Yes. Modification of vegetation in and around cormorant colonies is a natural process. Their excrement, called guano, is rich in nutriments of value to plants when diluted by rain and snowmelt, but as is true of any fertilizer, too much can damage or destroy plant growth, with plant species varying in their degree of vulnerability. Guano can coat leaves, thus interfering with photosynthesis. Also, cormorants will remove branches to be used as nesting material, which, while not necessarily fatal to trees, may compromise their health, again some species being more vulnerable than others.

3: Are cormorants ecosystem engineers?

Yes. Cormorants are part of the ecosystem they inhabit and are considered to be “ecosystem engineers”.  While all species of wild animal and plant, from microorganisms to Blue Whales, inevitably affect their respective ecosystems, “ecosystem engineer” is a handy way of designating those species that do so to quite noticeable degree.  Ecosystem engineers modify habitat through their actions. For example, when a beaver builds a dam, flooding otherwise dry forest floor, or adjoining fields, it is a very obvious modification of habitat that can benefit a vast array of other animal and plant species. An example of habitat destruction, on the other hand, would be turning a forest into a parking lot (and even then, it remains an ecosystem, but one impoverished of species larger than insects or weeds that may break through the pavement in time). Naturally occurring ecosystems are dynamic, always changing in response to whatever characteristics, elements, species and events occur within them.

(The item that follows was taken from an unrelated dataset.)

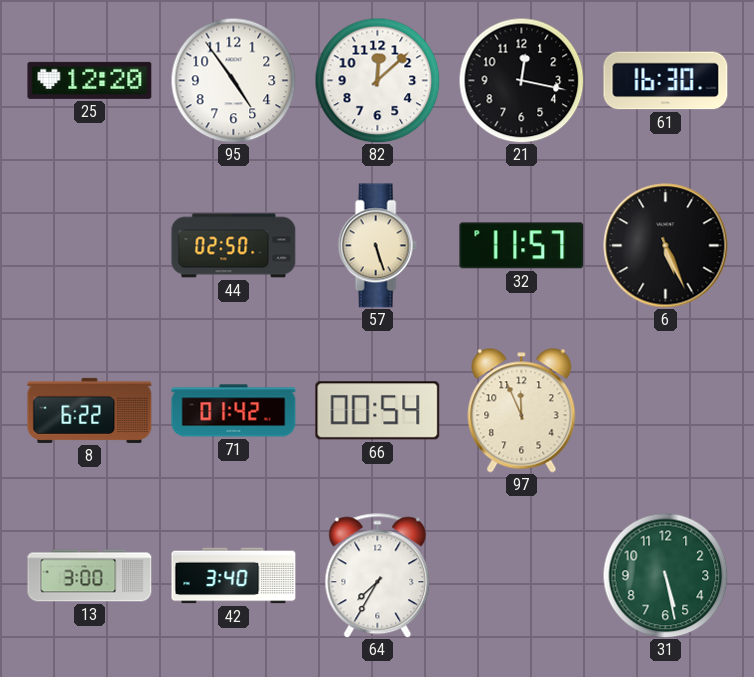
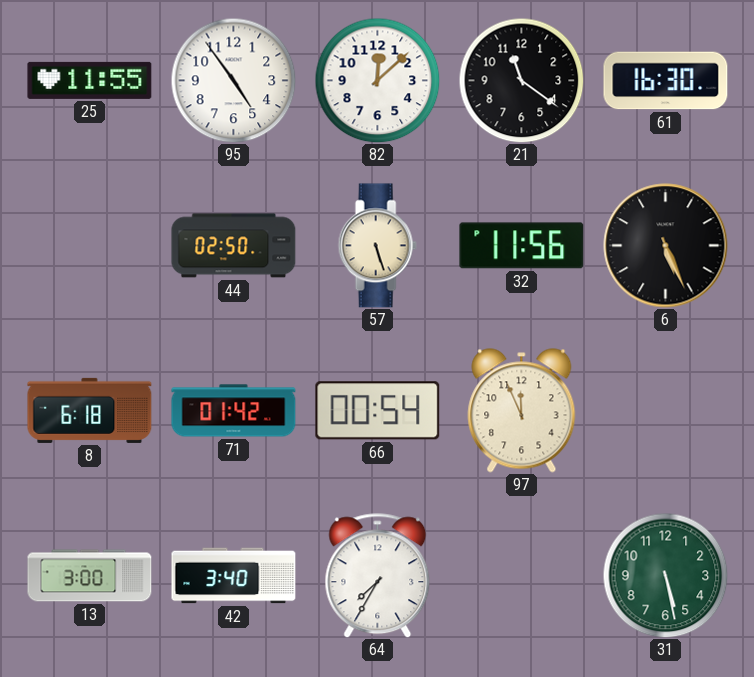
25: 12:20 -> 11:55
21: 12:17 -> 11:21
32: 11:57 -> 11:56
8: 6:22 -> 6:18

4: How many fish can one cormorant eat?

It depends. The overly simplistic “rule of thumb” answer usually given to the question is about half a kilogram (about 1 lb) of fish per adult cormorant per day. While cormorants are opportunistic and on rare occasions eat other aquatic animals, most of their diet consists of small (less than 15 cm., or about six inches long) fish, meaning fish that weigh just over 100 grams (3 ½ ounces) each. Fish are virtually the sole source of the energy the birds require to survive and energy needs of the birds will vary through the year, being highest when there are families to be cared for. So, fish must be small enough to catch and swallow but large enough to provide sufficient nourishment and be available in sufficient numbers to replenish the energy it takes the cormorant to catch them. The actual number of small fish caught may vary from day to day.

5:  If cormorants eat fish, why do they not eliminate fish populations?

Because fish are virtually the sole source of nutriment for cormorants, they are essential for cormorant survival, but capturing fish in order to fuel the bird’s metabolism requires energy. Cormorants are “opportunistic” feeders who eat what is easiest (uses least energy) to chase, catch and swallow. As a generality, the more fish there are, the less energy is required per capture. Long before fish populations are eliminated, they will decline to a point of diminishing returns whereby the amount of energy expanded by each cormorant to capture each fish is more than obtained from the net amount of fish thus eaten, and the bird has no choice but to move on or starve, but there are still enough fish to quickly replenish the loss. Food webs are structured so that prey are more abundant than predators; fish lay a great many eggs.  One Alewife, (an invasive, herring-like fish often eaten by cormorants in the Great Lakes) can lay up to 300,00 eggs, compared to cormorants (usually 3 or 4). While most young fish do not survive, when numbers are down, competition within the species is thus reduced, and survival potential increases for each fish. It is literally impossible for any predator to eliminate its essential prey without itself becoming extinct, and the presence of predators indicates the presence of essential prey, whatever the species. Typically when there are lots of fish-eating waterbirds in an area, it’s a good sign that fish populations are healthy and robust.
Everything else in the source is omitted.